Disgraced former Crawley Town boss John Yems has claimed he had been harshly treated after he was banned from football after using racist language against his own players – and said he was owed an apology.
The 63-year-old was given an 18-month ban earlier this month following Sportsmail’s revelations that a group of Crawley players had complained about their manager’s language last April, with the League Two club dismissing him the following month and the FA finding him guilty of 12 charges of misconduct.
In their written reasons for the verdict published on Tuesday the FA concluded that Yems is not a ‘conscious racist,’ but the allegations made against him which were upheld by their independent panel remain shocking.
Disgraced former Crawley Town boss John Yems has claimed he deserves an apology
Sportsmail revealed last April that Yems had been accused of calling Crawley’s black players ‘Zulu warriors’ and describing Muslim members of the squad as ‘terrorists,’ both of which were found to have occurred.
Amongst other extraordinary findings the FA panel concluded that Yems also:
- Deliberately mispronounced the second half of Arnold Schwarzenegger’s name to emphasise the word, ‘n****r’

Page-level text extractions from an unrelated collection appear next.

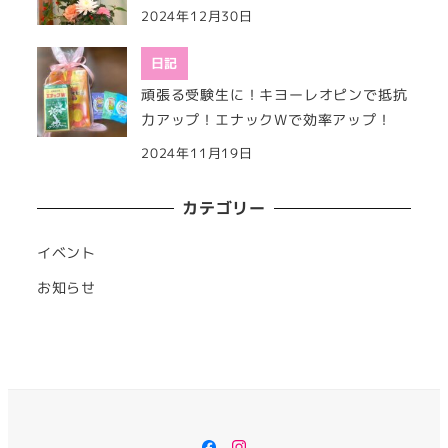
2024年12月30日
日記
頑張る受験生に！キヨーレオピンで抵抗
力アップ！エナックWで効率アップ！
2024年11月19日
カテゴリー
イベント
お知らせ
Facebook
Instagram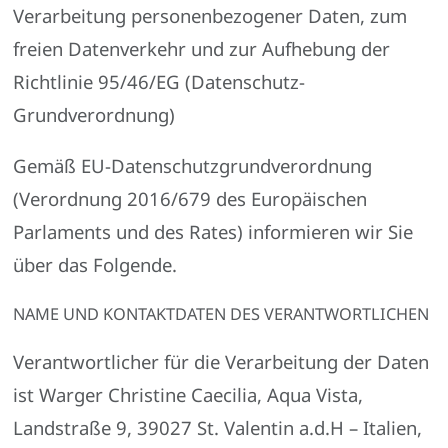
Verarbeitung personenbezogener Daten, zum
freien Datenverkehr und zur Aufhebung der
Richtlinie 95/46/EG (Datenschutz-
Grundverordnung)
Gemäß EU-Datenschutzgrundverordnung
(Verordnung 2016/679 des Europäischen
Parlaments und des Rates) informieren wir Sie
über das Folgende.
NAME UND KONTAKTDATEN DES VERANTWORTLICHEN
Verantwortlicher für die Verarbeitung der Daten
ist
Warger Christine Caecilia
,
Aqua Vista
,
Landstraße 9
,
39027
St. Valentin a.d.H
– Italien,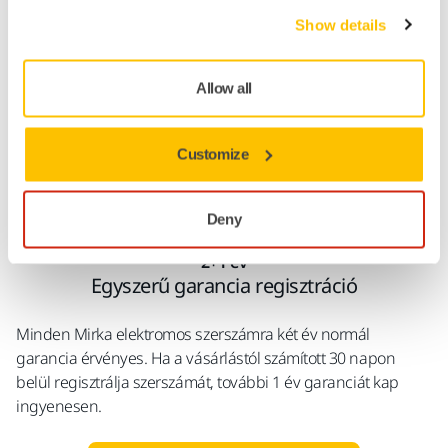
A folyamat lépései
Show details
Nyomtatás
Allow all
Customize
Deny
2+1 év
Egyszerű garancia regisztráció
Minden Mirka elektromos szerszámra két év normál
garancia érvényes. Ha a vásárlástól számított 30 napon
belül regisztrálja szerszámát, további 1 év garanciát kap
ingyenesen.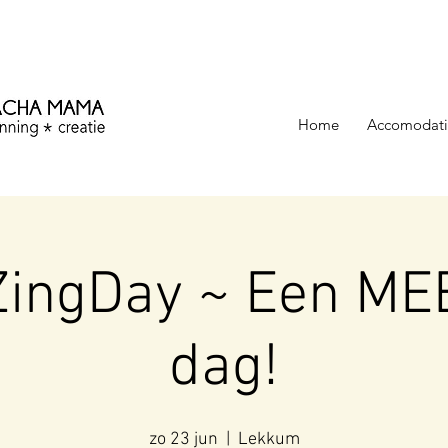
ezinning &
Home
Accomodati
ingDay ~ Een ME
dag!
zo 23 jun
  |  
Lekkum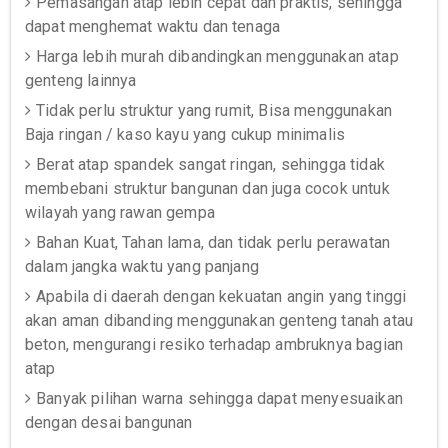
Pemasangan atap lebih cepat dan praktis, sehingga
dapat menghemat waktu dan tenaga
Harga lebih murah dibandingkan menggunakan atap
genteng lainnya
Tidak perlu struktur yang rumit, Bisa menggunakan
Baja ringan / kaso kayu yang cukup minimalis
Berat atap spandek sangat ringan, sehingga tidak
membebani struktur bangunan dan juga cocok untuk
wilayah yang rawan gempa
Bahan Kuat, Tahan lama, dan tidak perlu perawatan
dalam jangka waktu yang panjang
Apabila di daerah dengan kekuatan angin yang tinggi
akan aman dibanding menggunakan genteng tanah atau
beton, mengurangi resiko terhadap ambruknya bagian
atap
Banyak pilihan warna sehingga dapat menyesuaikan
dengan desai bangunan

- Told Muslim players ‘your people blow up stuff with vests’.
- Said that an Iraqi youth international at the club ‘would probably blow up the stadium.’

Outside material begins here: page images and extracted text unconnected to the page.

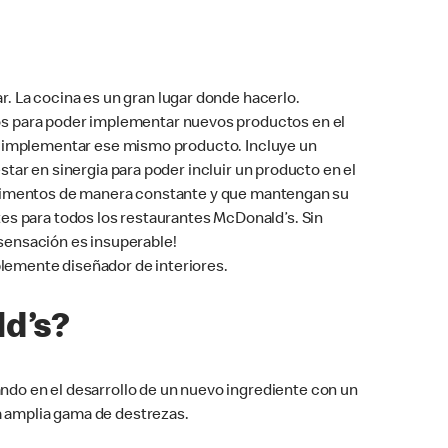
. La cocina es un gran lugar donde hacerlo.
os para poder implementar nuevos productos en el
e implementar ese mismo producto. Incluye un
ar en sinergia para poder incluir un producto en el
alimentos de manera constante y que mantengan su
ntes para todos los restaurantes McDonald’s. Sin
 sensación es insuperable!
iblemente diseñador de interiores.
ld’s?
ando en el desarrollo de un nuevo ingrediente con un
a amplia gama de destrezas.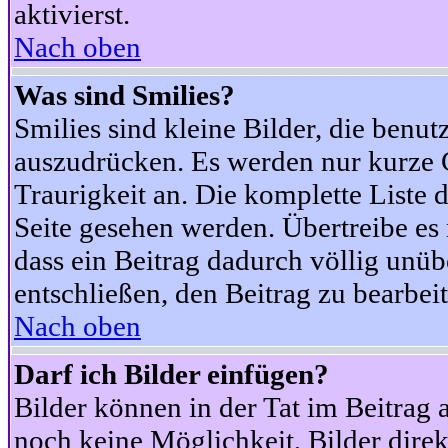
aktivierst.
Nach oben
Was sind Smilies?
Smilies sind kleine Bilder, die ben
auszudrücken. Es werden nur kurze Co
Traurigkeit an. Die komplette Liste 
Seite gesehen werden. Übertreibe es n
dass ein Beitrag dadurch völlig unüb
entschließen, den Beitrag zu bearbei
Nach oben
Darf ich Bilder einfügen?
Bilder können in der Tat im Beitrag 
noch keine Möglichkeit, Bilder dire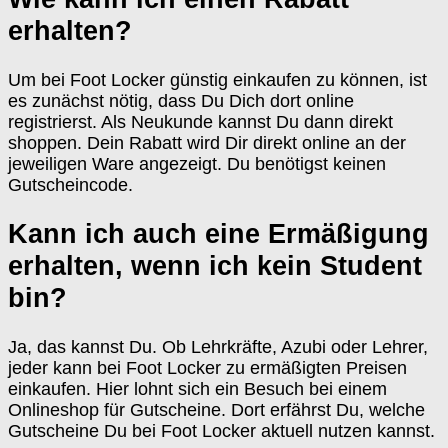
erhalten?
Um bei Foot Locker günstig einkaufen zu können, ist
es zunächst nötig, dass Du Dich dort online
registrierst. Als Neukunde kannst Du dann direkt
shoppen. Dein Rabatt wird Dir direkt online an der
jeweiligen Ware angezeigt. Du benötigst keinen
Gutscheincode.
Kann ich auch eine Ermäßigung
erhalten, wenn ich kein Student
bin?
Ja, das kannst Du. Ob Lehrkräfte, Azubi oder Lehrer,
jeder kann bei Foot Locker zu ermäßigten Preisen
einkaufen. Hier lohnt sich ein Besuch bei einem
Onlineshop für Gutscheine. Dort erfährst Du, welche
Gutscheine Du bei Foot Locker aktuell nutzen kannst.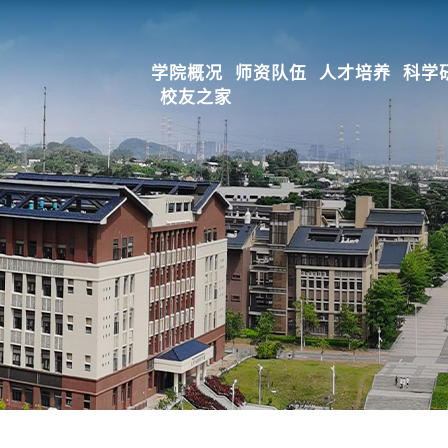
学院概况
师资队伍
人才培养
科学
校友之家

- Made repeated comments about another player ‘carrying a bomb in his bag.’
- Called one player a ‘curry muncher.’
- Repeatedly asked the same player if he was unhappy that the club did not serve ‘curry pizza.’
- Made a remark to one player about ‘how dark his skin is’ on his return to Crawley after representing Grenada.

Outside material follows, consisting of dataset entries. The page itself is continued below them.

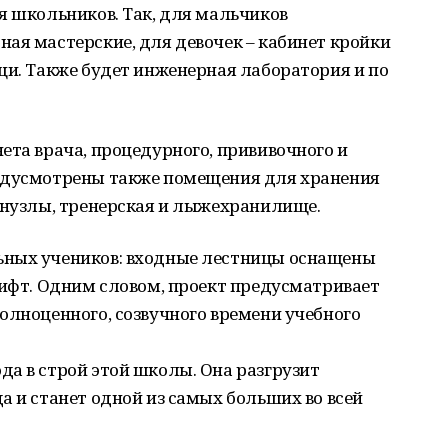
я школьников. Так, для мальчиков
ая мастерские, для девочек – кабинет кройки
щи. Также будет инженерная лаборатория и по
ета врача, процедурного, прививочного и
редусмотрены также помещения для хранения
анузлы, тренерская и лыжехранилище.
ьных учеников: входные лестницы оснащены
лифт. Одним словом, проект предусматривает
олноценного, созвучного времени учебного
а в строй этой школы. Она разгрузит
а и станет одной из самых больших во всей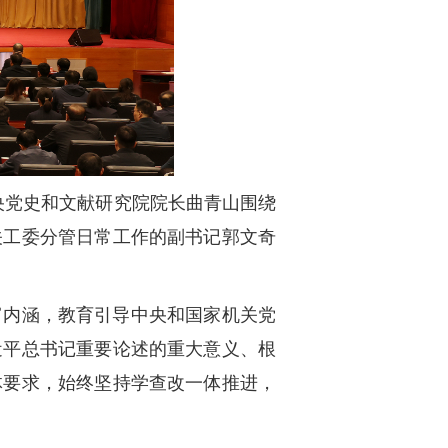
中央党史和文献研究院院长曲青山围绕
关工委分管日常工作的副书记郭文奇
富内涵，教育引导中央和国家机关党
近平总书记重要论述的重大意义、根
体要求，始终坚持学查改一体推进，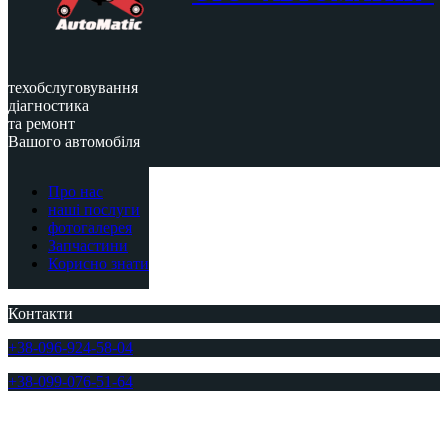
техобслуговування
діагностика
та ремонт
Вашого автомобіля
Про нас
наші послуги
фотогалерея
Запчастини
Корисно знати
Контакти
+38-096-924-58-04
+38-099-076-51-64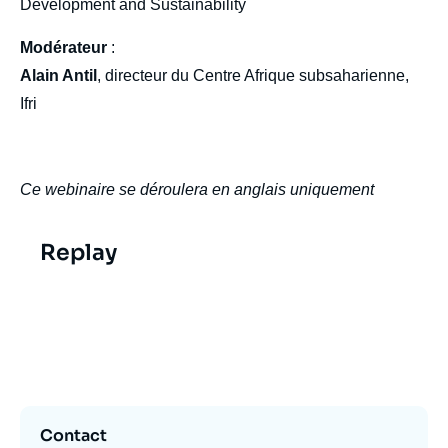
Development and Sustainability
Modérateur
:
Alain Antil
, directeur du Centre Afrique subsaharienne,
Ifri
Ce webinaire se déroulera en anglais uniquement
Replay
Video
evenement
Contact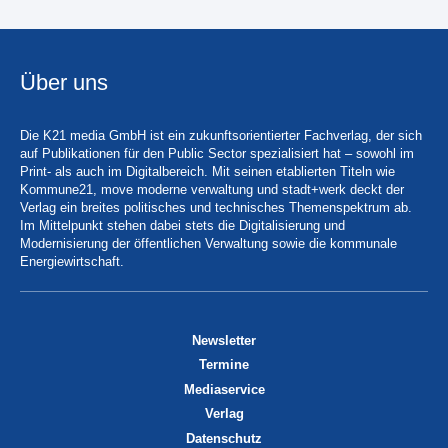
Über uns
Die K21 media GmbH ist ein zukunftsorientierter Fachverlag, der sich
auf Publikationen für den Public Sector spezialisiert hat – sowohl im
Print- als auch im Digitalbereich. Mit seinen etablierten Titeln wie
Kommune21, move moderne verwaltung und stadt+werk deckt der
Verlag ein breites politisches und technisches Themenspektrum ab.
Im Mittelpunkt stehen dabei stets die Digitalisierung und
Modernisierung der öffentlichen Verwaltung sowie die kommunale
Energiewirtschaft.
Newsletter
Termine
Mediaservice
Verlag
Datenschutz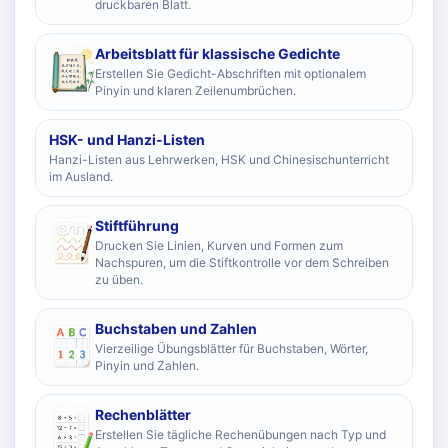
druckbaren Blatt.
Arbeitsblatt für klassische Gedichte
Erstellen Sie Gedicht-Abschriften mit optionalem
Pinyin und klaren Zeilenumbrüchen.
HSK- und Hanzi-Listen
Hanzi-Listen aus Lehrwerken, HSK und Chinesischunterricht
im Ausland.
Stiftführung
Drucken Sie Linien, Kurven und Formen zum
Nachspuren, um die Stiftkontrolle vor dem Schreiben
zu üben.
Buchstaben und Zahlen
Vierzeilige Übungsblätter für Buchstaben, Wörter,
Pinyin und Zahlen.
Rechenblätter
Erstellen Sie tägliche Rechenübungen nach Typ und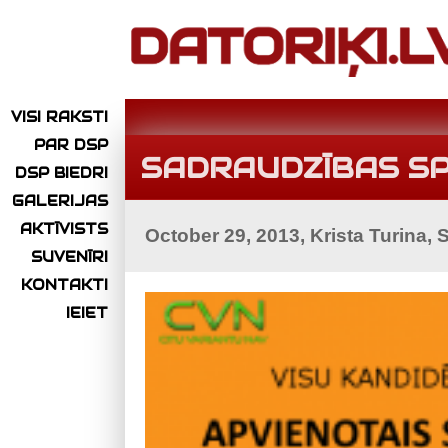
VISI RAKSTI
PAR DSP
SADRAUDZĪBAS S
DSP BIEDRI
GALERIJAS
AKTĪVISTS
October 29, 2013, Krista Turina,
SUVENĪRI
KONTAKTI
IEIET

- Frequently asked several African players whether they ate jerk chicken despite being told on more than one occasion that it is a Jamaican delicacy.
And Yems appeared on talkSPORT on Thursday morning defending his position and claimed he had done nothing wrong.
When questioned on what had gone on and his comments by presenter Jim White, Yems said: ‘It’s a very strange part of my life the last nine months because the charges I think there was only 11 at the end. I didn’t just admit one there was four things I said I did.
‘It’s not a court of law, I haven’t broken any laws – rather rules. It’s like getting thrown out of one pub and another one letting you in there – as simple as that. You’ve made mistakes under FA rules and you have to take the punishment or you appeal.
‘At the end of it the panel found me in its wisdom not racist, (said I) didn’t use racist language with intent and I was honest all the way through the trial.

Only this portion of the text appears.